3. Less Jurassic Park.

True, Godzilla's from the Jurassic period (according to Gojira) but does that excuse his uncanny resemblance to Jurassic Park's T-Rex, or the goofy gumball scenes that seem to pass raptors off for Godzilla toddlers? Especially now, with Hollywood's CGI skills as good as they are, we expect a uniquely fantastic 2012 Godzilla.

4. Get Godzilla a lawyer.

Well, maybe not a lawyer, but at least a scientific advocate. Even if the military hadn't deduced he was intelligent (he inherently knows how to redirect submarine missiles), wouldn't ANYONE lobby to study him? A needed foil to the military's pugnacious perspective, such a champion would bring ethical conflict to a movie that's pivotal moral question is whether or not it's cool to double-cross your ex for a news scoop. A Jerry Lewis-esque "Worm Guy" that's too wussy, oblivious, and under-qualified to defend the colossal creature doesn't count.

5. Atmosphere's essential.

Despite the now laughably cheesy special effects, 1954's WWII-inspired Gojira oozed dread and terror, etched in the expressions of shipwreck survivors and children cowering from Godzilla's wrath. 1998's redo, however, vacillates between corniness, astonishment, and confusion -- none of which manages enough traction to cultivate a captivating atmosphere.

6. It's Godzilla, not When Niko Reunited With Audrey.

This is Godzilla's star vehicle, so stop blocking his spotlight with mundane rom-com side stories, cardboard caricatures, and lukewarm coffee jokes.

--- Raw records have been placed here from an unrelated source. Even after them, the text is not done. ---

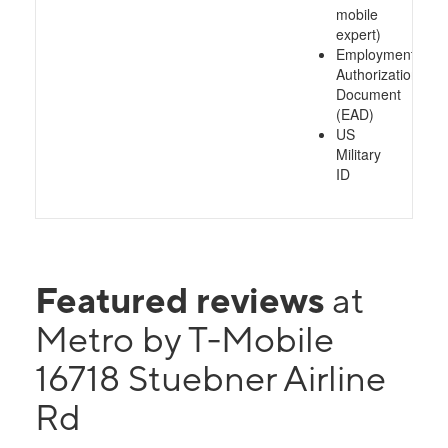
mobile
expert)
Employment
Authorization
Document
(EAD)
US
Military
ID
Featured reviews
at
Metro by T-Mobile
16718 Stuebner Airline
Rd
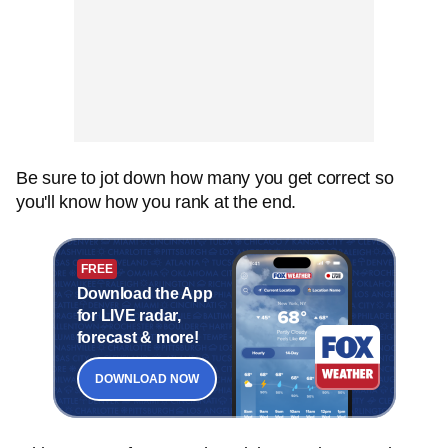
Be sure to jot down how many you get correct so
you'll know how you rank at the end.
FREE
Download the App
for LIVE radar,
forecast & more!
DOWNLOAD NOW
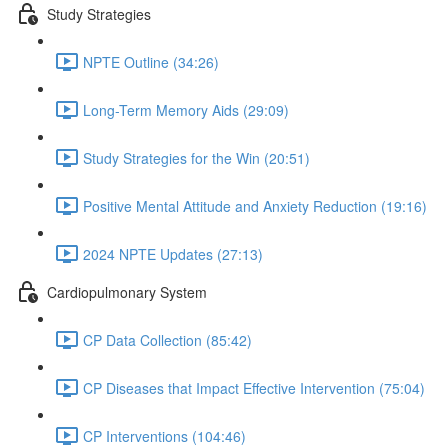
Study Strategies
NPTE Outline (34:26)
Long-Term Memory Aids (29:09)
Study Strategies for the Win (20:51)
Positive Mental Attitude and Anxiety Reduction (19:16)
2024 NPTE Updates (27:13)
Cardiopulmonary System
CP Data Collection (85:42)
CP Diseases that Impact Effective Intervention (75:04)
CP Interventions (104:46)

Tell us more about the beast behind the guttural roar. Or simply dazzle us with more of his devastating abilities.

7. Size matters.

Godzilla's as tall as a skyscraper, yet he can squeeze into a subway tunnel? Scale that makes sense matters.

8. Work the landscape.

What, no Godzilla clash with the Statue of Liberty? Wherever Godzilla 2012's stomping ground is, filmmakers, please make the most of it.

9. Tribute with a twist.

Lastly, here's a suggestion: As much as fans adore old-school Godzilla, perhaps it's possible to stay true to the soul of the franchise while shaking things up a bit. Perhaps introduce a radioactive Big Man Japan? Or use Godzilla as a green energy source (with Al Gore as the Godzilla whisperer that tames him).